[What to do] Type out every entry again, character for character.

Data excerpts
_ _ _ _ _
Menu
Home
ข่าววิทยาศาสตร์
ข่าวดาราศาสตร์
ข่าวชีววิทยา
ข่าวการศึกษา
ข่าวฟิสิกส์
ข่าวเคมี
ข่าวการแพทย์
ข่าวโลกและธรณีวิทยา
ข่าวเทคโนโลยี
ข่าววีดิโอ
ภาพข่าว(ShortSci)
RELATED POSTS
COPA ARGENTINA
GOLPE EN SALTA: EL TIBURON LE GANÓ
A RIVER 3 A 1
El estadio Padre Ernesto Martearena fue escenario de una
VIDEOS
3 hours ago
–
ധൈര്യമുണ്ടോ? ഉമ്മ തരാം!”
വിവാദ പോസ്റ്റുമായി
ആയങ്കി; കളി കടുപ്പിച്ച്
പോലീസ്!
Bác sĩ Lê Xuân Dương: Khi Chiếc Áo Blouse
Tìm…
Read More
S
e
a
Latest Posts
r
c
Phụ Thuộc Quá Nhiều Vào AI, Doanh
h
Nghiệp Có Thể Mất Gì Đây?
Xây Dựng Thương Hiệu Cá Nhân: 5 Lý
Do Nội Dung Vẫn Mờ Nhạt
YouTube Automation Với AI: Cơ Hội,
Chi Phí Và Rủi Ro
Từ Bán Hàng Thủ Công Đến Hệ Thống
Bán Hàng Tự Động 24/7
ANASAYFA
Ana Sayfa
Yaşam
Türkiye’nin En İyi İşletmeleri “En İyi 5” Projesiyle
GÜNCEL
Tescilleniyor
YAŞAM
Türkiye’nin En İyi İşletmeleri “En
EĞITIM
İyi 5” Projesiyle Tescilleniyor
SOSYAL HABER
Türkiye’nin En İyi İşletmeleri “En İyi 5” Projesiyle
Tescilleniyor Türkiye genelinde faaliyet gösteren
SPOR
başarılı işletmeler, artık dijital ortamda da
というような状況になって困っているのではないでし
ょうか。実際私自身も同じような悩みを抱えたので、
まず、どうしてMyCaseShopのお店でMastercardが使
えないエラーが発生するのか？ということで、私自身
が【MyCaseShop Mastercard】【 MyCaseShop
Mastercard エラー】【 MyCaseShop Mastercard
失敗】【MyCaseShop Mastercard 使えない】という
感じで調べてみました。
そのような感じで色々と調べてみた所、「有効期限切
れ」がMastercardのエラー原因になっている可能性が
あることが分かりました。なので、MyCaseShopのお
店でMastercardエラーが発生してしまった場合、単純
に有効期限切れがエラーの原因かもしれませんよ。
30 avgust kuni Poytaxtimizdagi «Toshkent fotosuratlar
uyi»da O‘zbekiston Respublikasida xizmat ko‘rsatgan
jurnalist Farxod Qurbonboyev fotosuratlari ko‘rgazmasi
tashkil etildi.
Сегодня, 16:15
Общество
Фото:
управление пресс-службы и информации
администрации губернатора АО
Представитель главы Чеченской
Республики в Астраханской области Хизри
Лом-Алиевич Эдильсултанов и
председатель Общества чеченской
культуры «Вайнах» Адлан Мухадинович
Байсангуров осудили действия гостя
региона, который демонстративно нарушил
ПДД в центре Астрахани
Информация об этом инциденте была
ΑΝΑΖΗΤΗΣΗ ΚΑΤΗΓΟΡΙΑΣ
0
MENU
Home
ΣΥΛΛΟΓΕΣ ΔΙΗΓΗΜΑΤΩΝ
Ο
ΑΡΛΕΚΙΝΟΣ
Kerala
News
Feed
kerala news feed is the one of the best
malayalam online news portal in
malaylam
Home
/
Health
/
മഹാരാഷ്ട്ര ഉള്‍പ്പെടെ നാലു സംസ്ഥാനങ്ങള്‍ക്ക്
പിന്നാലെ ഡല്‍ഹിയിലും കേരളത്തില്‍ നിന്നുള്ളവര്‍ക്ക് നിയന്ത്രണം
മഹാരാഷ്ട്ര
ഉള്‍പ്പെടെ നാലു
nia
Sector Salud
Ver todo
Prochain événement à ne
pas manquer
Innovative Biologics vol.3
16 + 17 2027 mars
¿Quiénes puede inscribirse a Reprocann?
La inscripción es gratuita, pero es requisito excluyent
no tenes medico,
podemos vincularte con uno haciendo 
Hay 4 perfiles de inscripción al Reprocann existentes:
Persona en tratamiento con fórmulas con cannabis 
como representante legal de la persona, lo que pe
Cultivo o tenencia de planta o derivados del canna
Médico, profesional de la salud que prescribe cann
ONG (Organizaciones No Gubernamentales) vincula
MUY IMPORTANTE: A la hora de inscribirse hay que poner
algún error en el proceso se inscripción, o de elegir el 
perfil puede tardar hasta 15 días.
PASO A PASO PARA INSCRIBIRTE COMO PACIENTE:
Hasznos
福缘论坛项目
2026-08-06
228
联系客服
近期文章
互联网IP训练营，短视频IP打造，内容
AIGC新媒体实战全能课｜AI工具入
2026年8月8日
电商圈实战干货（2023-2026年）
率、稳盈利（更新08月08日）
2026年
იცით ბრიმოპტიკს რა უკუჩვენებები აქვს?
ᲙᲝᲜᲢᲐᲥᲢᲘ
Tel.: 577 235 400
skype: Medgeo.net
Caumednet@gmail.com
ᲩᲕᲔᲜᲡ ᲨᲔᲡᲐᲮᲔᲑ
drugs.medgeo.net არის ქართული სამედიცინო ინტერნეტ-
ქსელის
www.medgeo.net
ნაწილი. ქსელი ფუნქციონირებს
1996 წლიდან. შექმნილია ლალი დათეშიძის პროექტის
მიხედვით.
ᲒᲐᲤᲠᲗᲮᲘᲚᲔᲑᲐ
_ _ _ _ _
[Solution to this problem]
Menu
Home
ข่าววิทยาศาสตร์
ข่าวดาราศาสตร์
ข่าวชีววิทยา
ข่าวการศึกษา
ข่าวฟิสิกส์
ข่าวเคมี
ข่าวการแพทย์
ข่าวโลกและธรณีวิทยา
ข่าวเทคโนโลยี
ข่าววีดิโอ
ภาพข่าว(ShortSci)
RELATED POSTS
COPA ARGENTINA
GOLPE EN SALTA: EL TIBURON LE GANÓ
A RIVER 3 A 1
El estadio Padre Ernesto Martearena fue escenario de una
VIDEOS
3 hours ago
–
ധൈര്യമുണ്ടോ? ഉമ്മ തരാം!”
വിവാദ പോസ്റ്റുമായി
ആയങ്കി; കളി കടുപ്പിച്ച്
പോലീസ്!
Bác sĩ Lê Xuân Dương: Khi Chiếc Áo Blouse
Tìm…
Read More
S
e
a
Latest Posts
r
c
Phụ Thuộc Quá Nhiều Vào AI, Doanh
h
Nghiệp Có Thể Mất Gì Đây?
Xây Dựng Thương Hiệu Cá Nhân: 5 Lý
Do Nội Dung Vẫn Mờ Nhạt
YouTube Automation Với AI: Cơ Hội,
Chi Phí Và Rủi Ro
Từ Bán Hàng Thủ Công Đến Hệ Thống
Bán Hàng Tự Động 24/7
ANASAYFA
Ana Sayfa
Yaşam
Türkiye’nin En İyi İşletmeleri “En İyi 5” Projesiyle
GÜNCEL
Tescilleniyor
YAŞAM
Türkiye’nin En İyi İşletmeleri “En
EĞITIM
İyi 5” Projesiyle Tescilleniyor
SOSYAL HABER
Türkiye’nin En İyi İşletmeleri “En İyi 5” Projesiyle
Tescilleniyor Türkiye genelinde faaliyet gösteren
SPOR
başarılı işletmeler, artık dijital ortamda da
というような状況になって困っているのではないでし
ょうか。実際私自身も同じような悩みを抱えたので、
まず、どうしてMyCaseShopのお店でMastercardが使
えないエラーが発生するのか？ということで、私自身
が【MyCaseShop Mastercard】【 MyCaseShop
Mastercard エラー】【 MyCaseShop Mastercard
失敗】【MyCaseShop Mastercard 使えない】という
感じで調べてみました。
そのような感じで色々と調べてみた所、「有効期限切
れ」がMastercardのエラー原因になっている可能性が
あることが分かりました。なので、MyCaseShopのお
店でMastercardエラーが発生してしまった場合、単純
に有効期限切れがエラーの原因かもしれませんよ。
30 avgust kuni Poytaxtimizdagi «Toshkent fotosuratlar
uyi»da O‘zbekiston Respublikasida xizmat ko‘rsatgan
jurnalist Farxod Qurbonboyev fotosuratlari ko‘rgazmasi
tashkil etildi.
Сегодня, 16:15
Общество
Фото:
управление пресс-службы и информации
администрации губернатора АО
Представитель главы Чеченской
Республики в Астраханской области Хизри
Лом-Алиевич Эдильсултанов и
председатель Общества чеченской
культуры «Вайнах» Адлан Мухадинович
Байсангуров осудили действия гостя
региона, который демонстративно нарушил
ПДД в центре Астрахани
Информация об этом инциденте была
ΑΝΑΖΗΤΗΣΗ ΚΑΤΗΓΟΡΙΑΣ
0
MENU
Home
ΣΥΛΛΟΓΕΣ ΔΙΗΓΗΜΑΤΩΝ
Ο
ΑΡΛΕΚΙΝΟΣ
Kerala
News
Feed
kerala news feed is the one of the best
malayalam online news portal in
malaylam
Home
/
Health
/
മഹാരാഷ്ട്ര ഉള്‍പ്പെടെ നാലു സംസ്ഥാനങ്ങള്‍ക്ക്
പിന്നാലെ ഡല്‍ഹിയിലും കേരളത്തില്‍ നിന്നുള്ളവര്‍ക്ക് നിയന്ത്രണം
മഹാരാഷ്ട്ര
ഉള്‍പ്പെടെ നാലു
nia
Sector Salud
Ver todo
Prochain événement à ne
pas manquer
Innovative Biologics vol.3
16 + 17 2027 mars
¿Quiénes puede inscribirse a Reprocann?
La inscripción es gratuita, pero es requisito excluyent
no tenes medico,
podemos vincularte con uno haciendo 
Hay 4 perfiles de inscripción al Reprocann existentes:
Persona en tratamiento con fórmulas con cannabis 
como representante legal de la persona, lo que pe
Cultivo o tenencia de planta o derivados del canna
Médico, profesional de la salud que prescribe cann
ONG (Organizaciones No Gubernamentales) vincula
MUY IMPORTANTE: A la hora de inscribirse hay que poner
algún error en el proceso se inscripción, o de elegir el 
perfil puede tardar hasta 15 días.
PASO A PASO PARA INSCRIBIRTE COMO PACIENTE:
Hasznos
福缘论坛项目
2026-08-06
228
联系客服
近期文章
互联网IP训练营，短视频IP打造，内容
AIGC新媒体实战全能课｜AI工具入
2026年8月8日
电商圈实战干货（2023-2026年）
率、稳盈利（更新08月08日）
2026年
იცით ბრიმოპტიკს რა უკუჩვენებები აქვს?
ᲙᲝᲜᲢᲐᲥᲢᲘ
Tel.: 577 235 400
skype: Medgeo.net
Caumednet@gmail.com
ᲩᲕᲔᲜᲡ ᲨᲔᲡᲐᲮᲔᲑ
drugs.medgeo.net არის ქართული სამედიცინო ინტერნეტ-
ქსელის
www.medgeo.net
ნაწილი. ქსელი ფუნქციონირებს
1996 წლიდან. შექმნილია ლალი დათეშიძის პროექტის
მიხედვით.
ᲒᲐᲤᲠᲗᲮᲘᲚᲔᲑᲐ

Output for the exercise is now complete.